The number of murders in 2019 could be even higher because, as the Atlas explains, there was a 35% increase in violent deaths from undetermined causes that year.
Recognized as an instrument of control or extermination, as the Atlas says, violence against indigenous peoples continues to characterize them as perennial victims, to the point of asserting that “original peoples are still present in this world, it is not because they were excluded , but because they escaped”, as the indigenous Ailton Krenak wrote.
Demarcations are even more threatened by the discussion in the Supreme Court (STF) of the so-called “time frame”. By this criterion, indigenous peoples can only claim the demarcation of lands that were already occupied by them before the date of promulgation of the 1988 Constitution.

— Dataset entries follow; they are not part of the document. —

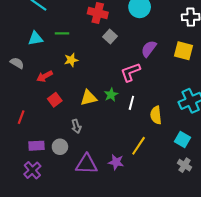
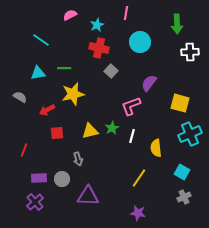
yellow square: (183, 51) -> (180, 103), moved
yellow star: (71, 60) -> (73, 94), size x1.6
red square: (55, 100) -> (57, 133), turned 32
purple star: (116, 162) -> (138, 213), moved
gray cross: (185, 165) -> (184, 197), turned 32

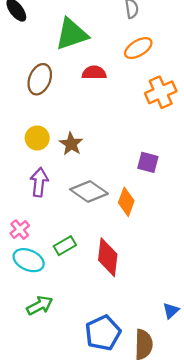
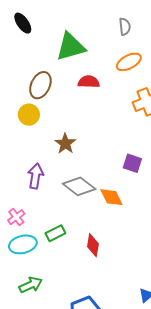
yellow circle: (37, 138) -> (29, 115), moved
orange diamond: (126, 202) -> (112, 197), turned -50
red diamond: (108, 257) -> (93, 245), size x0.7
cyan ellipse: (29, 260) -> (23, 244), turned -40

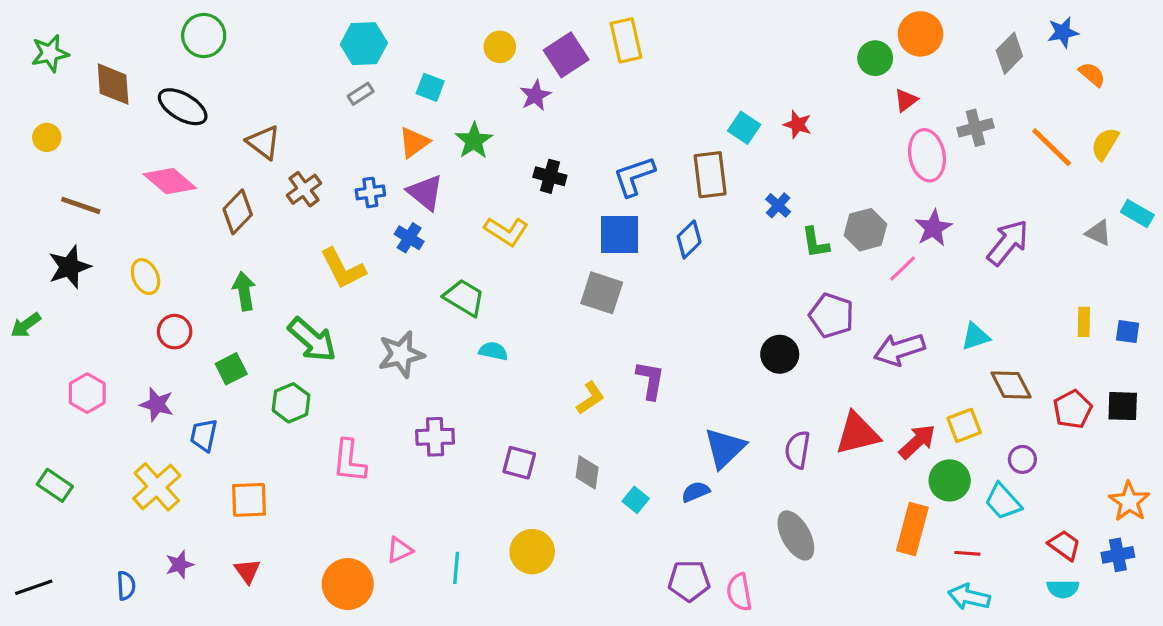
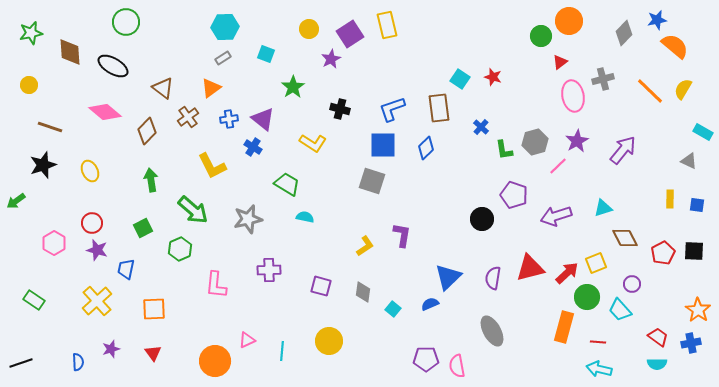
orange semicircle: (1092, 74) -> (675, 46), size x1.6
orange triangle: (414, 142) -> (211, 88), moved
gray triangle: (1098, 233) -> (689, 161), moved
red circle: (175, 332) -> (92, 223), moved

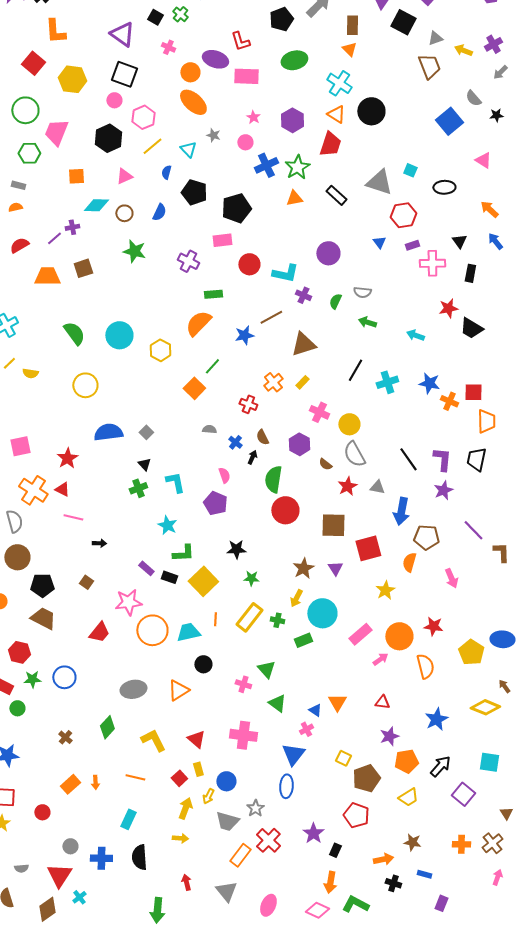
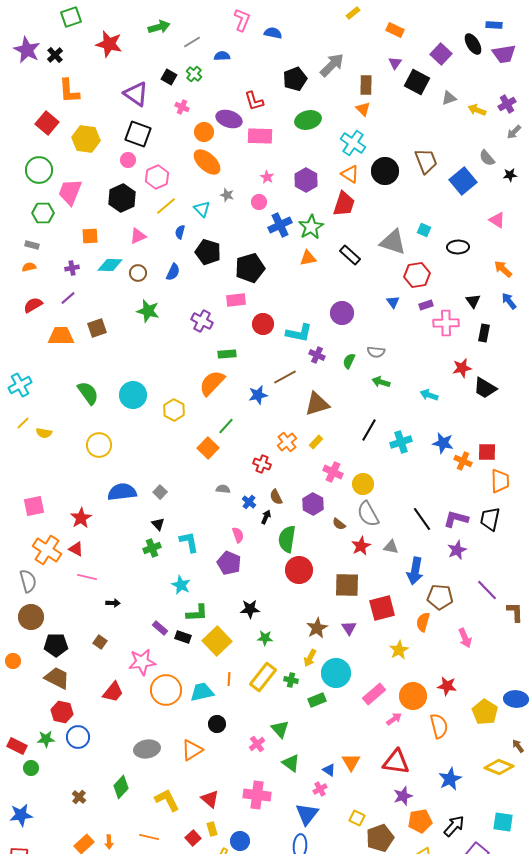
brown trapezoid: (429, 66) -> (426, 161), moved
purple cross: (72, 227) -> (72, 268), moved
purple L-shape: (442, 459) -> (456, 519), turned -80
red hexagon: (19, 652) -> (62, 712), moved
pink cross: (243, 684) -> (257, 744), turned 35
red triangle: (382, 702) -> (396, 762), size x1.8

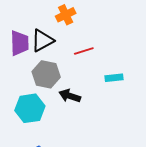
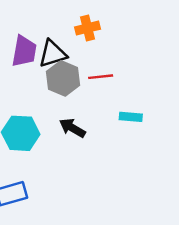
gray hexagon: (46, 74) -> (63, 78), moved

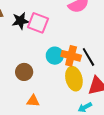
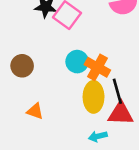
black line: (88, 57) -> (117, 91), moved
brown circle: (24, 72) -> (22, 66), moved

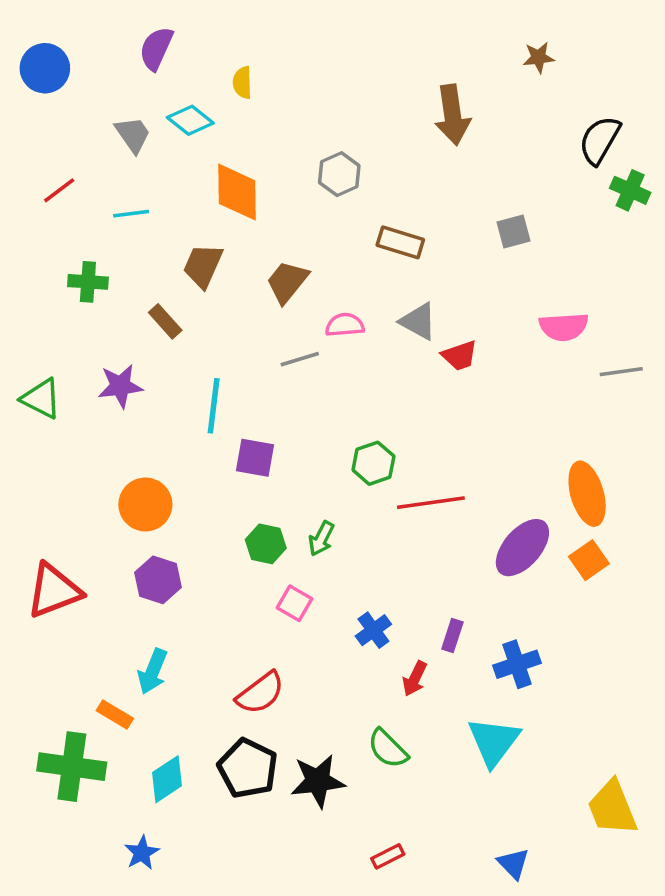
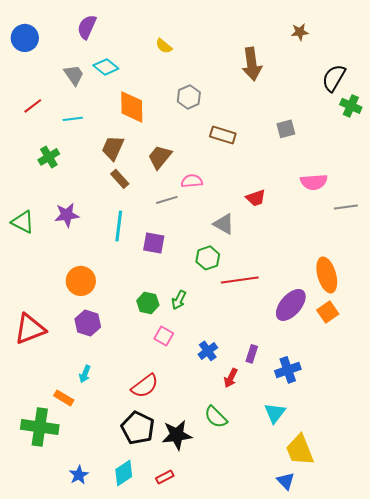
yellow semicircle: (242, 83) -> (164, 46), moved, turned -48
green cross: (88, 282) -> (49, 157), turned -35
brown rectangle: (165, 321) -> (120, 179), moved
gray triangle: (418, 321) -> (224, 224), moved
purple square: (255, 458) -> (154, 243), moved
cyan arrow: (153, 671) -> (85, 374), size x0.7
cyan triangle: (494, 741) -> (275, 413), size x0.7
cyan diamond: (167, 779) -> (124, 473), moved
yellow trapezoid: (612, 808) -> (300, 450), moved
red rectangle: (388, 856) -> (165, 477), moved

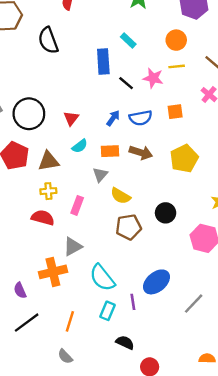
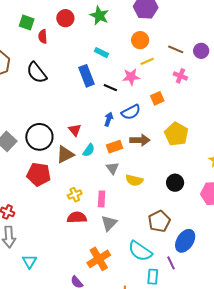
brown triangle: (49, 161) -> (65, 155), moved
brown pentagon: (129, 227) -> (159, 221), moved
gray triangle: (73, 247) -> (109, 223), moved

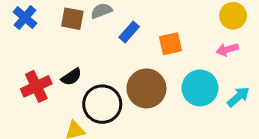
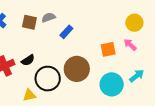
orange square: (171, 44) -> (108, 49), moved
pink arrow: (227, 49) -> (130, 45), turned 56
cyan circle: (200, 88) -> (112, 84), moved

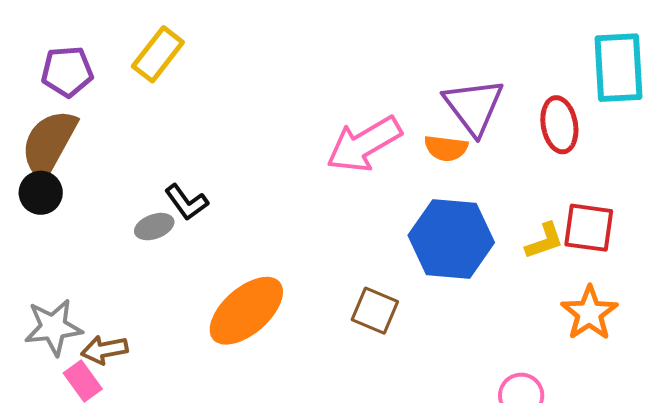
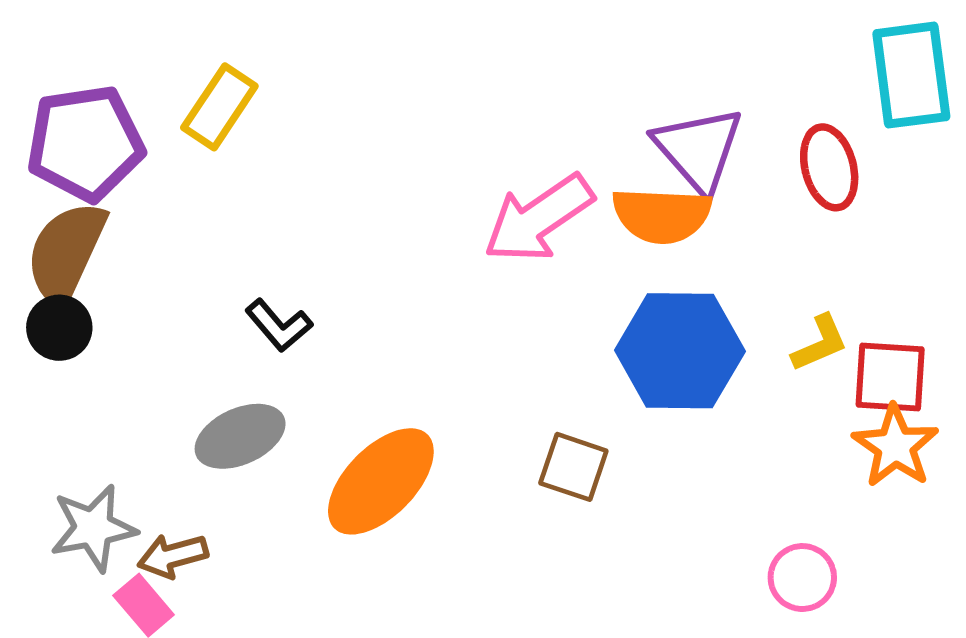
purple pentagon: (67, 72) -> (85, 143), size x1.5
orange semicircle: (446, 148) -> (662, 215), size x1.5
gray ellipse: (154, 227) -> (240, 436), moved, size x1.5
red square: (589, 228) -> (890, 377), moved

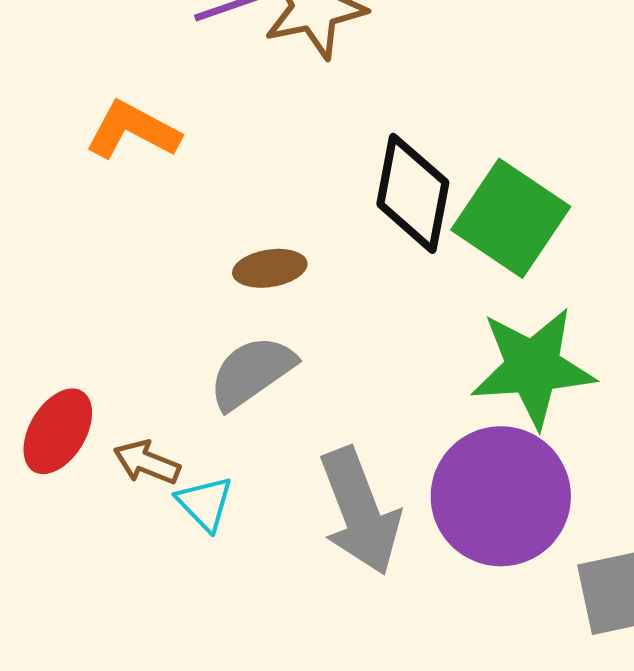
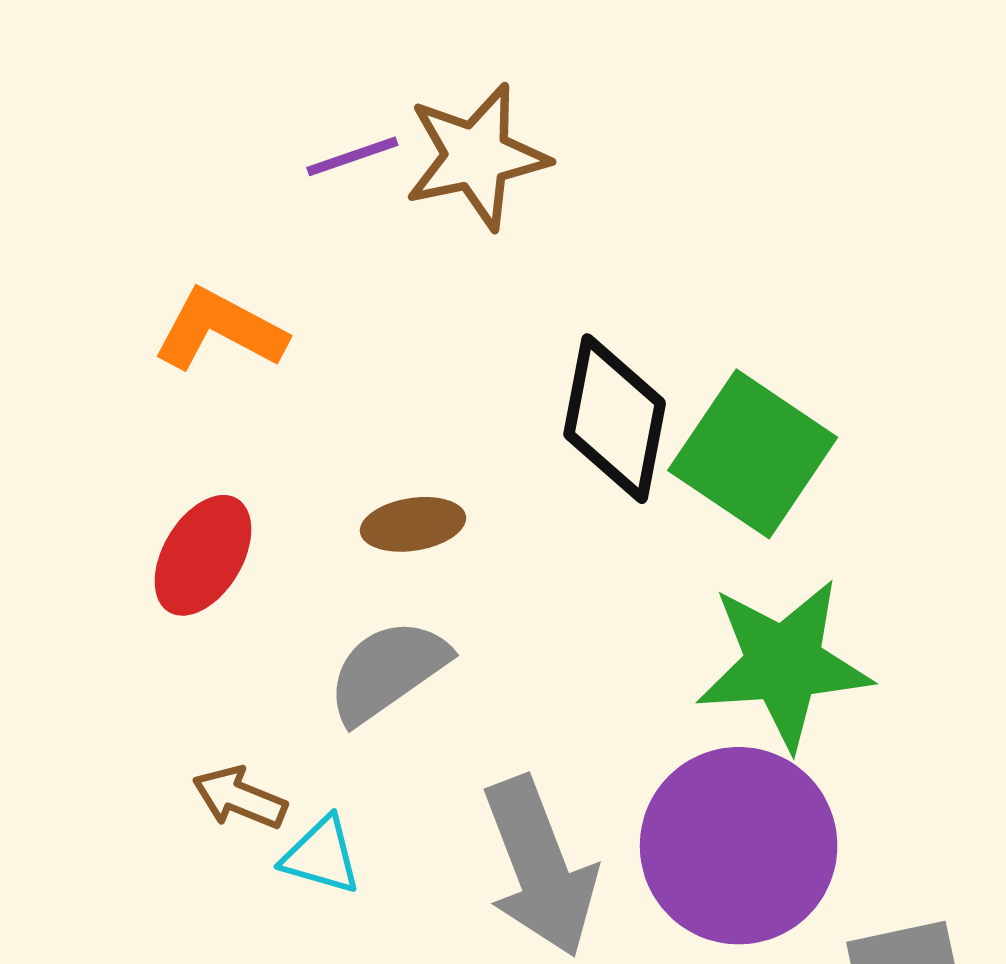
red ellipse: (58, 431) -> (203, 555), moved
cyan triangle: (205, 503) -> (321, 856), turned -30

The discussion puts ruralists and native peoples on opposite sides. The Bolsonaro government is in favor of the thesis. The decision could set the course for more than 300 processes of demarcation of indigenous lands that are open in the country. Indigenous people from all over Brazil camped on the Esplanada dos Ministérios in protest against the landmark.
“More than ever this is necessary. At a time when the Supreme Court is holding such an important debate about the traditional peoples of this country, and we have a cancellation of the Census [do IBGE], which is the only research that is capable of verifying the number of indigenous people in Brazil, this becomes even more important,” says Samira.
For experts, the physical and cultural protection of indigenous peoples are rarely considered in public strategies for planning, implementing actions and setting government goals on the issue.
“Last year, we had drawn up an Atlas of rural violence in Brazil. And, in that report, we already wrote that an increase in rural violence in Brazil was underway, especially in indigenous territories, in the Legal Amazon. We saw one. very troubled political-institutional environment, with a high probability of generating this problem of violence in the countryside. Organizations and institutes that should carry out inspections, such as IBAMA and other institutes, were weakened. And, in addition, there was a series of legislation that added fuel to the fire, such as the exploration of indigenous territories and the new land demarcation policy”, says Daniel Cerqueira, coordinator of the Atlas.
Brazil has registered at least 305 indigenous peoples, according to the IBGE 2012 census. Based on the self-declaration criterion, Brazil had 896.9 thousand indigenous peoples in 2010, which represented 0.4% of the national population. In 80.5% of the municipalities at least one self-declared indigenous person lived.
The majority, 58% (517,383), lived in indigenous lands and 42% were outside the territories. Across the country, cities were already home to 36% of the national indigenous population.